FOSS4G NA 2024

Pangeo History: A Tale of Large Scale Computational Infrastructure
09-10, 11:30–12:00 (America/Chicago), Grand H

Pangeo is an ecosystem of OSS tools like Xarray, Dask, Jupyter, Zarr, and others used in large scale geospatial analysis. This talk tells the history of how these tools came together and where they're going today.


Pangeo is an ecosystem of OSS tools like Xarray, Dask, Jupyter, Zarr, and others used in large scale geospatial analysis. This talk tells the history of how these tools came together and where they're going today. This story is interesting because it blends software, science, and funding/collaboration. Pangeo was both an incredible success (revolutionized large-scale raster computation in geoscience) and a failure (struggled to launch into a fully self-sustaining organization/service, despite momentum). It's a story full of lessons for people looking to make change in geo sciences through software development.

An outline might look something like the following:

Introduction
- What problems do these problems solve
- Who uses them
- Who builds them
- They're pretty successful. How did they get this way and what can we learn?

Pre-Pangeo Years

  • Dask and Xarray started within Anaconda and Climate Corp respectively. Both employers gave some time to focus on integration
  • Grew in popularity, becoming the standard
  • Developed distributed computing capabilities, suddenly able to easily process terabytes
  • Geoscientists started wanting to organize around the projects, first Pangeo meeting established

Pangeo Working Group

  • Three institutions started working together (Columbia University, NCAR, Anaconda)
  • More joined later (UK Met, UCAR, ECMWF)
  • Started on HPC, but then did a Cloud demo with Kubernetes
  • Massive shift to cloud computing
  • Around this time we also brought on Zarr and started to push it as a cloud alternative to HDF5/NetCDF

Cloud Infrastructure Management

  • Pangeo developers started spending lots of time setting up and maintaining Kubernetes clusters for research groups.
  • This was great!

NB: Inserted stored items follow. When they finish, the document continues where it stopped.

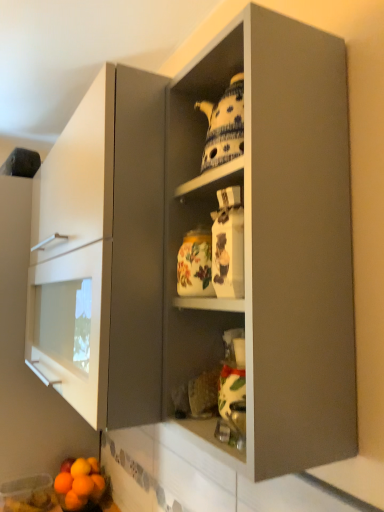 Question: Based on their sizes in the image, would you say orange matte at lower left, the 1th orange viewed from the left, is bigger or smaller than orange matte at lower left, arranged as the first orange when viewed from the right?

Choices:
 (A) small
 (B) big

Answer: (B)

Question: Is point (69, 483) positioned closer to the camera than point (96, 486)?

Choices:
 (A) closer
 (B) farther

Answer: (A)

Question: Which object is the closest to the porcelain teapot at upper center?

Choices:
 (A) orange matte at lower left, which is the second orange in right-to-left order
 (B) orange matte at lower left, placed as the third orange when sorted from left to right
 (C) orange matte at lower left, the 4th orange when ordered from right to left
 (D) smooth orange grapefruit at lower left
 (E) orange matte at lower left, the 1th orange viewed from the left

Answer: (D)

Question: Which of these objects is positioned farthest from the orange matte at lower left, placed as the third orange when sorted from left to right?

Choices:
 (A) orange matte at lower left, which is the second orange in right-to-left order
 (B) orange matte at lower left, which ranks as the fifth orange in right-to-left order
 (C) orange matte at lower left, the 4th orange when ordered from right to left
 (D) smooth orange grapefruit at lower left
 (E) porcelain teapot at upper center

Answer: (E) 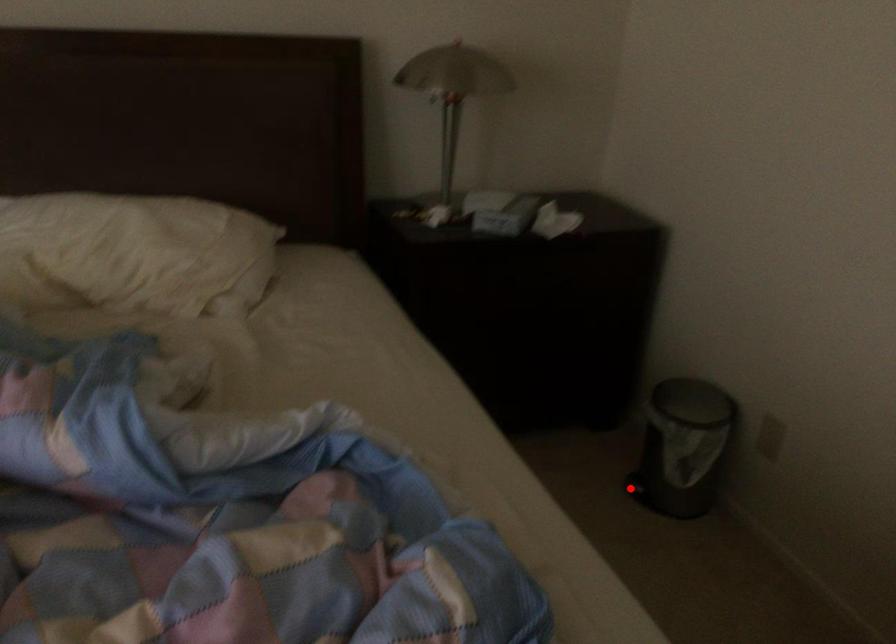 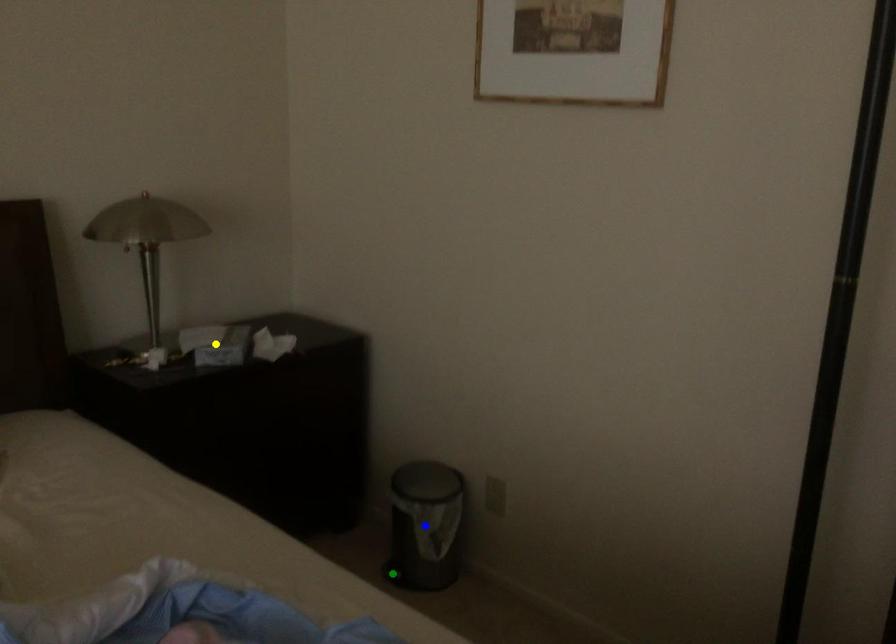 Question: I am providing you with two images of the same scene from different viewpoints. A red point is marked on the first image. You are given multiple points on the second image. Which point in image 2 is actually the same real-world point as the red point in image 1?

Choices:
 (A) yellow point
 (B) green point
 (C) blue point

Answer: (B) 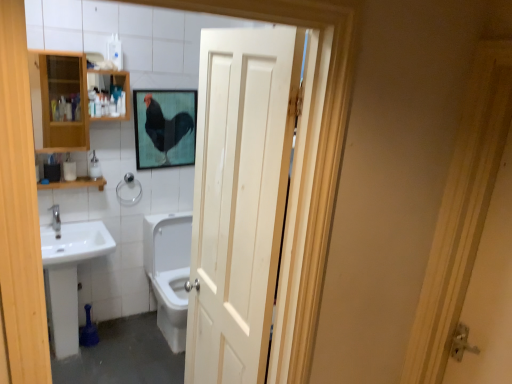 Measure the distance between point (52, 55) and camera.

Point (52, 55) and camera are 2.49 meters apart from each other.

The width and height of the screenshot is (512, 384). In order to click on wooden cabinet at left in this screenshot , I will do `click(58, 99)`.

You are a GUI agent. You are given a task and a screenshot of the screen. Output one action in this format:
    pyautogui.click(x=<x>, y=<y>)
    Task: Click on the white glossy soap dispenser at left
    This screenshot has height=384, width=512.
    Given the screenshot: What is the action you would take?
    coord(94,167)

What is the approximate width of white glossy soap dispenser at left?

It is 2.94 inches.

Image resolution: width=512 pixels, height=384 pixels. Describe the element at coordinates (69, 276) in the screenshot. I see `white glossy sink at left` at that location.

Identify the location of wooden cabinet at left. (58, 99).

Based on their positions, is wooden shelf at left located to the left or right of white glossy soap dispenser at left?

In the image, wooden shelf at left appears on the left side of white glossy soap dispenser at left.

In terms of height, does wooden shelf at left look taller or shorter compared to white glossy soap dispenser at left?

Considering their sizes, wooden shelf at left has less height than white glossy soap dispenser at left.

This screenshot has width=512, height=384. What are the coordinates of `balustrade that is on the left side of white glossy soap dispenser at left` in the screenshot? It's located at (75, 183).

Can you tell me how much wooden shelf at left and white glossy soap dispenser at left differ in facing direction?

The angle between the facing direction of wooden shelf at left and the facing direction of white glossy soap dispenser at left is 2.16 degrees.

In the scene shown: Which is closer to the camera, (32, 85) or (141, 189)?

The point (141, 189) is closer.

Where is `towel bar located on the right of wooden cabinet at left`? The width and height of the screenshot is (512, 384). towel bar located on the right of wooden cabinet at left is located at coordinates (127, 183).

Which object is positioned more to the left, wooden cabinet at left or silver metallic towel bar at center left?

From the viewer's perspective, wooden cabinet at left appears more on the left side.

Measure the distance from wooden cabinet at left to silver metallic towel bar at center left.

They are 1.87 meters apart.

Is white glossy sink at left at the right side of wooden cabinet at left?

No, white glossy sink at left is not to the right of wooden cabinet at left.

Is white glossy sink at left not close to wooden cabinet at left?

Yes, white glossy sink at left is far from wooden cabinet at left.

Is white glossy sink at left looking in the opposite direction of wooden cabinet at left?

No, white glossy sink at left's orientation is not away from wooden cabinet at left.

Is white glossy sink at left taller or shorter than wooden cabinet at left?

white glossy sink at left is taller than wooden cabinet at left.

Considering the sizes of objects white matte toilet paper at left and white glossy sink at left in the image provided, who is wider, white matte toilet paper at left or white glossy sink at left?

Wider between the two is white glossy sink at left.

Is white matte toilet paper at left not within white glossy sink at left?

white matte toilet paper at left lies outside white glossy sink at left's area.

From a real-world perspective, between white matte toilet paper at left and white glossy sink at left, who is vertically higher?

From a 3D spatial view, white matte toilet paper at left is above.

Based on the photo, is white glossy soap dispenser at left not near matte black rooster at upper center?

white glossy soap dispenser at left is near matte black rooster at upper center, not far away.

From a real-world perspective, is white glossy soap dispenser at left located beneath matte black rooster at upper center?

Indeed, from a real-world perspective, white glossy soap dispenser at left is positioned beneath matte black rooster at upper center.

Considering the relative positions of white glossy soap dispenser at left and matte black rooster at upper center in the image provided, is white glossy soap dispenser at left to the left of matte black rooster at upper center from the viewer's perspective?

Indeed, white glossy soap dispenser at left is positioned on the left side of matte black rooster at upper center.

From the image's perspective, which is below, white glossy soap dispenser at left or matte black rooster at upper center?

white glossy soap dispenser at left.

Find the location of a particular element. Image resolution: width=512 pixels, height=384 pixels. towel bar that appears behind the white wood door at center is located at coordinates (127, 183).

Which of these two, silver metallic towel bar at center left or white wood door at center, is thinner?

With smaller width is silver metallic towel bar at center left.

Considering the relative sizes of silver metallic towel bar at center left and white wood door at center in the image provided, is silver metallic towel bar at center left bigger than white wood door at center?

Incorrect, silver metallic towel bar at center left is not larger than white wood door at center.

Is silver metallic towel bar at center left far away from white wood door at center?

silver metallic towel bar at center left is far away from white wood door at center.

From a real-world perspective, is wooden shelf at left above or below matte black rooster at upper center?

From a real-world perspective, wooden shelf at left is physically below matte black rooster at upper center.

From the image's perspective, is wooden shelf at left below matte black rooster at upper center?

Yes, from the image's perspective, wooden shelf at left is below matte black rooster at upper center.

Locate an element on the screen. The image size is (512, 384). balustrade lying below the matte black rooster at upper center (from the image's perspective) is located at coordinates (75, 183).

What's the angular difference between wooden shelf at left and matte black rooster at upper center's facing directions?

0.393 degrees separate the facing orientations of wooden shelf at left and matte black rooster at upper center.

Image resolution: width=512 pixels, height=384 pixels. I want to click on toiletry on the right of the wooden shelf at left, so click(94, 167).

Identify the location of towel bar that is behind the wooden cabinet at left. (127, 183).

Looking at the image, which one is located further to white wood door at center, white glossy sink at left or white matte toilet paper at left?

white matte toilet paper at left is further to white wood door at center.

When comparing their distances from wooden cabinet at left, does white wood door at center or wooden shelf at left seem further?

Based on the image, white wood door at center appears to be further to wooden cabinet at left.

Based on their spatial positions, is silver metallic towel bar at center left or white matte toilet paper at left further from white wood door at center?

silver metallic towel bar at center left is further to white wood door at center.

Considering their positions, is wooden cabinet at left positioned closer to white matte toilet paper at left than white glossy sink at left?

white glossy sink at left is closer to white matte toilet paper at left.

From the image, which object appears to be nearer to white glossy soap dispenser at left, wooden cabinet at left or white matte toilet paper at left?

white matte toilet paper at left lies closer to white glossy soap dispenser at left than the other object.

Based on their spatial positions, is wooden shelf at left or matte black rooster at upper center closer to white wood door at center?

Among the two, matte black rooster at upper center is located nearer to white wood door at center.

Considering their positions, is white matte toilet paper at left positioned closer to wooden cabinet at left than white glossy soap dispenser at left?

Based on the image, white glossy soap dispenser at left appears to be nearer to wooden cabinet at left.

From the image, which object appears to be farther from white glossy soap dispenser at left, wooden shelf at left or matte black rooster at upper center?

matte black rooster at upper center is further to white glossy soap dispenser at left.

Locate an element on the screen. Image resolution: width=512 pixels, height=384 pixels. toiletry positioned between wooden shelf at left and silver metallic towel bar at center left from near to far is located at coordinates (94, 167).

Locate an element on the screen. The width and height of the screenshot is (512, 384). towel bar between white matte toilet paper at left and white glossy sink at left from top to bottom is located at coordinates (127, 183).

What are the coordinates of `toilet paper between wooden cabinet at left and silver metallic towel bar at center left in the front-back direction` in the screenshot? It's located at click(x=69, y=170).

Locate an element on the screen. towel bar situated between white glossy soap dispenser at left and matte black rooster at upper center from left to right is located at coordinates (127, 183). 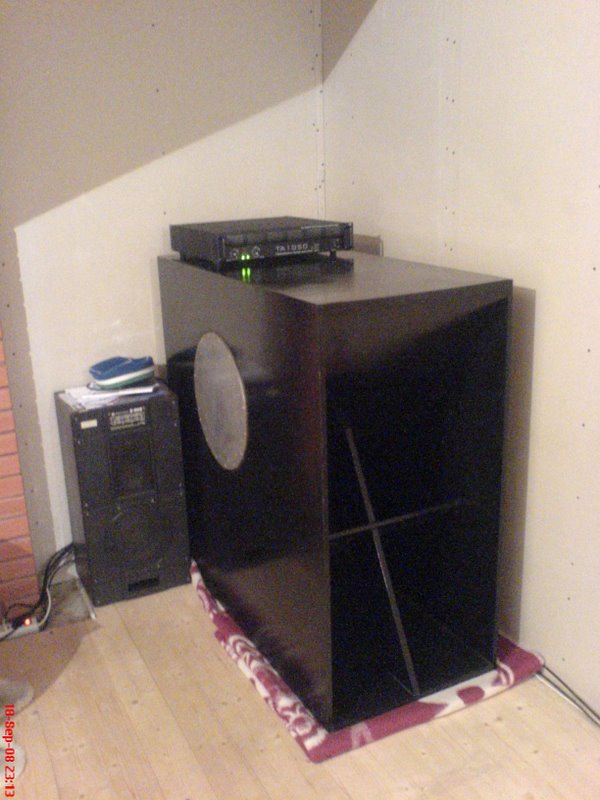 Where is `cabinet`? This screenshot has height=800, width=600. cabinet is located at coordinates (315, 444). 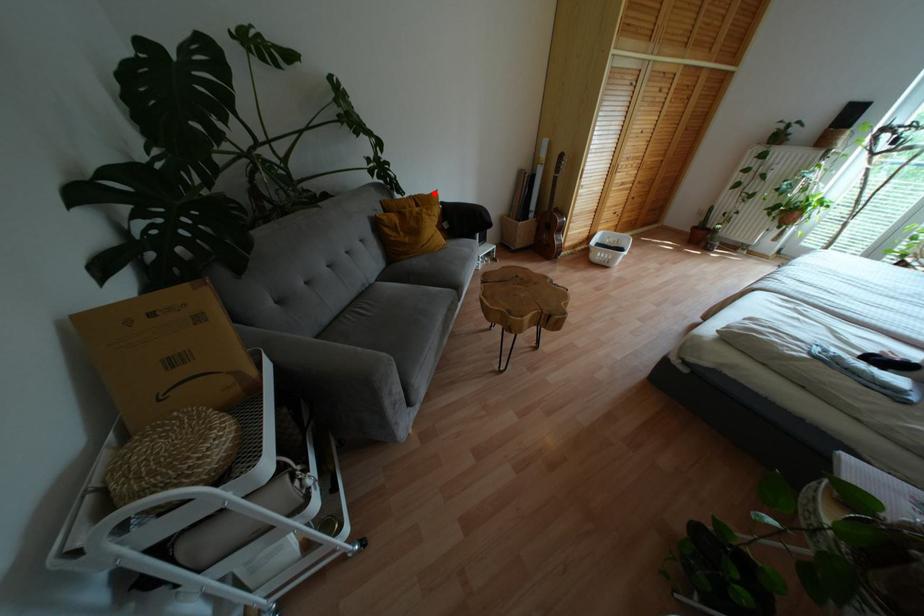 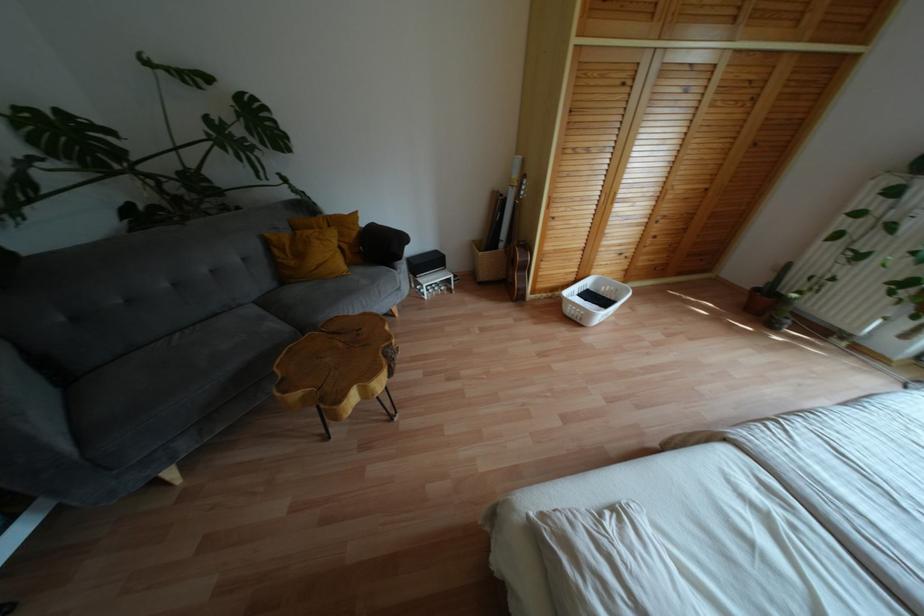 Find the pixel in the second image that matches the highlighted location in the first image.

(354, 214) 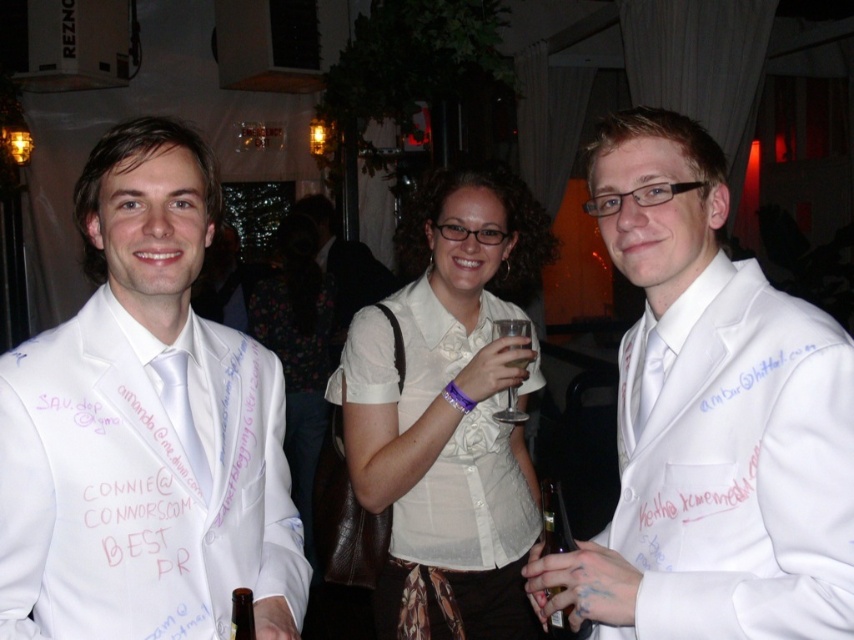 Where is `matte white suit at center`? matte white suit at center is located at coordinates (144, 428).

Can you confirm if matte white suit at center is positioned below white satin suit at center?

Indeed, matte white suit at center is positioned under white satin suit at center.

This screenshot has height=640, width=854. Describe the element at coordinates (144, 428) in the screenshot. I see `matte white suit at center` at that location.

Where is `matte white suit at center`? matte white suit at center is located at coordinates (144, 428).

Does matte white suit at center appear under brown glass bottle at lower left?

Actually, matte white suit at center is above brown glass bottle at lower left.

Is matte white suit at center in front of brown glass bottle at lower left?

No.

Measure the distance between matte white suit at center and camera.

The distance of matte white suit at center from camera is 39.23 inches.

What are the coordinates of `matte white suit at center` in the screenshot? It's located at [144, 428].

What are the coordinates of `translucent glass bottle at right` in the screenshot? It's located at (554, 520).

Does point (560, 506) lie behind point (249, 621)?

Yes, it is.

Which is behind, point (563, 544) or point (250, 632)?

Positioned behind is point (563, 544).

This screenshot has width=854, height=640. What are the coordinates of `translucent glass bottle at right` in the screenshot? It's located at (554, 520). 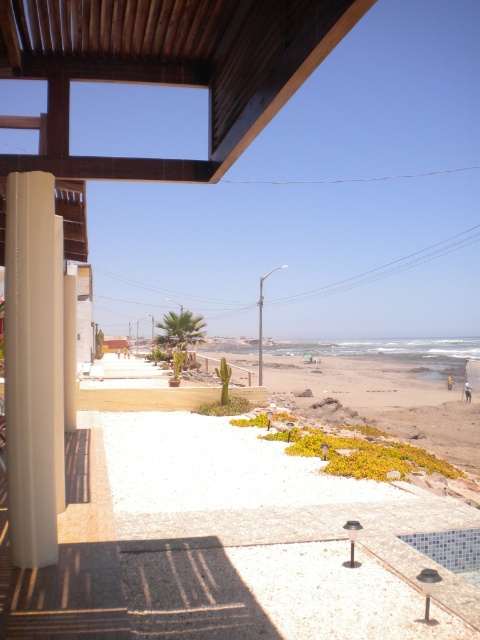 Is white glossy pillar at left wider than green succulent at center?

No, white glossy pillar at left is not wider than green succulent at center.

Between white glossy pillar at left and green succulent at center, which one is positioned higher?

Positioned higher is white glossy pillar at left.

What do you see at coordinates (29, 369) in the screenshot?
I see `white glossy pillar at left` at bounding box center [29, 369].

Locate an element on the screen. Image resolution: width=480 pixels, height=640 pixels. white glossy pillar at left is located at coordinates (29, 369).

Is green succulent at center shorter than beige textured balcony at left?

No, green succulent at center is not shorter than beige textured balcony at left.

Can you confirm if green succulent at center is wider than beige textured balcony at left?

Yes.

Who is more forward, (333, 362) or (83, 209)?

Positioned in front is point (83, 209).

Image resolution: width=480 pixels, height=640 pixels. I want to click on green succulent at center, so click(381, 401).

Between white glossy pillar at left and beige textured balcony at left, which one is positioned higher?

beige textured balcony at left is above.

Between white glossy pillar at left and beige textured balcony at left, which one appears on the right side from the viewer's perspective?

Positioned to the right is white glossy pillar at left.

Locate an element on the screen. Image resolution: width=480 pixels, height=640 pixels. white glossy pillar at left is located at coordinates [29, 369]. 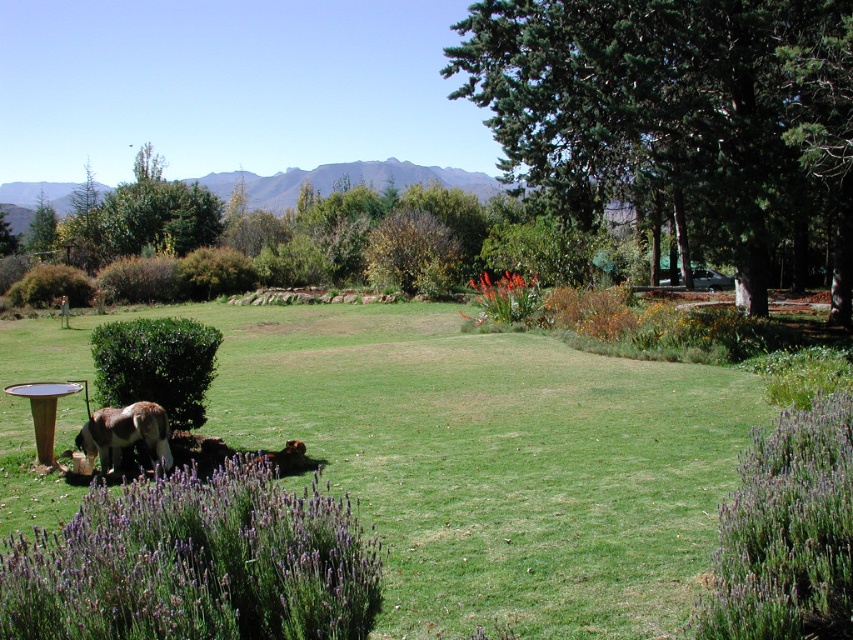 You are a gardener standing in the middle of the garden. You need to water both the green leafy tree at center right and the purple fuzzy bush at lower right. Which one should you water first if you want to start with the closer plant?

You should water the green leafy tree at center right first because it is closer to you than the purple fuzzy bush at lower right, as it is further away.

You are standing in the garden scene described. There is a point labeled at coordinates (786, 532). What object is located at this point?

The point at coordinates (786, 532) corresponds to the purple fuzzy bush at lower right.

You are standing in the garden and see the green grass at center and the brown furry dog at lower left. Which object is closer to you?

The brown furry dog at lower left is closer to you because it is positioned under the green grass at center, which is above it. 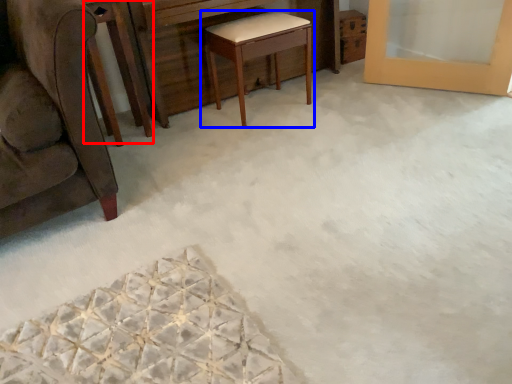 Question: Among these objects, which one is farthest to the camera, round table (highlighted by a red box) or table (highlighted by a blue box)?

Choices:
 (A) round table
 (B) table

Answer: (B) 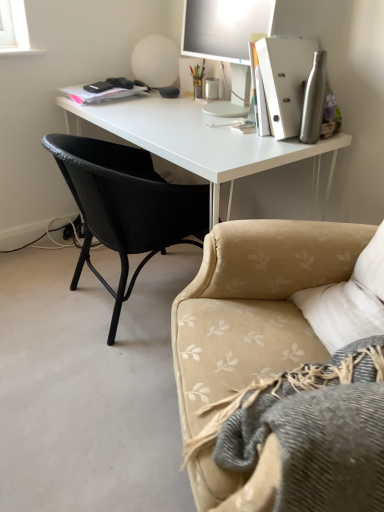 Locate an element on the screen. The height and width of the screenshot is (512, 384). silver metallic water bottle at right is located at coordinates (314, 100).

At what (x,y) coordinates should I click in order to perform the action: click on matte silver monitor at upper right. Please return your answer as a coordinate pair (x, y). The width and height of the screenshot is (384, 512). Looking at the image, I should click on (224, 28).

At what (x,y) coordinates should I click in order to perform the action: click on black woven chair at left. Please return your answer as a coordinate pair (x, y). Looking at the image, I should click on (126, 206).

Identify the location of white matte desk at center. Image resolution: width=384 pixels, height=512 pixels. (203, 143).

Is black woven chair at left not near white matte desk at center?

They are positioned close to each other.

Which is correct: black woven chair at left is inside white matte desk at center, or outside of it?

black woven chair at left is spatially positioned inside white matte desk at center.

From the image's perspective, between black woven chair at left and white matte desk at center, which one is located above?

white matte desk at center appears higher in the image.

Is point (121, 155) less distant than point (205, 137)?

No, it is not.

Is white matte desk at center behind black woven chair at left?

Yes.

How many degrees apart are the facing directions of white matte desk at center and black woven chair at left?

white matte desk at center and black woven chair at left are facing 177 degrees away from each other.

Measure the distance from white matte desk at center to black woven chair at left.

The distance of white matte desk at center from black woven chair at left is 24.19 centimeters.

The height and width of the screenshot is (512, 384). What are the coordinates of `chair below the white matte desk at center (from a real-world perspective)` in the screenshot? It's located at (126, 206).

Between silver metallic water bottle at right and matte silver monitor at upper right, which one has larger width?

matte silver monitor at upper right.

From a real-world perspective, who is located lower, silver metallic water bottle at right or matte silver monitor at upper right?

silver metallic water bottle at right, from a real-world perspective.

Who is smaller, silver metallic water bottle at right or matte silver monitor at upper right?

silver metallic water bottle at right.

Would you consider silver metallic water bottle at right to be distant from matte silver monitor at upper right?

silver metallic water bottle at right is actually quite close to matte silver monitor at upper right.

Are white matte desk at center and beige floral fabric couch at lower right located far from each other?

They are positioned close to each other.

Is white matte desk at center looking in the opposite direction of beige floral fabric couch at lower right?

No, beige floral fabric couch at lower right is not at the back of white matte desk at center.

Which of these two, white matte desk at center or beige floral fabric couch at lower right, stands shorter?

Standing shorter between the two is beige floral fabric couch at lower right.

Based on the photo, which object is further away from the camera, white matte desk at center or beige floral fabric couch at lower right?

Positioned behind is white matte desk at center.

From the image's perspective, which one is positioned lower, matte silver monitor at upper right or white matte desk at center?

white matte desk at center appears lower in the image.

Who is taller, matte silver monitor at upper right or white matte desk at center?

white matte desk at center is taller.

Measure the distance between matte silver monitor at upper right and white matte desk at center.

matte silver monitor at upper right is 36.94 centimeters away from white matte desk at center.

Based on their positions, is matte silver monitor at upper right located to the left or right of white matte desk at center?

In the image, matte silver monitor at upper right appears on the right side of white matte desk at center.

Based on their sizes in the image, would you say beige floral fabric couch at lower right is bigger or smaller than black woven chair at left?

Clearly, beige floral fabric couch at lower right is smaller in size than black woven chair at left.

But also terrible to maintain.
  • Dev work started to slow down a bit

Community Development

  • Fortunately, at the same time community engagement picked up a bunch
  • Pangeo today has many working groups, discourse forum, workshops, etc..

Pangeo goes Corporate

  • Original Pangeo developers now all run companies
    • Dask -> Coiled for compute
    • Xarray+Zarr -> Earthmover for storage
    • Jupyter -> 2I2C for cloud notebook environments
  • Open source work was great for pieces, but services were hard as an OSS community

Lessons Learned

  • Pay engineers and scientists from the same grants
  • Easy to build momentum when you're solving great pain
  • OSS is great for tools, less great for cloud services

This may not be the right Track (please move around if so).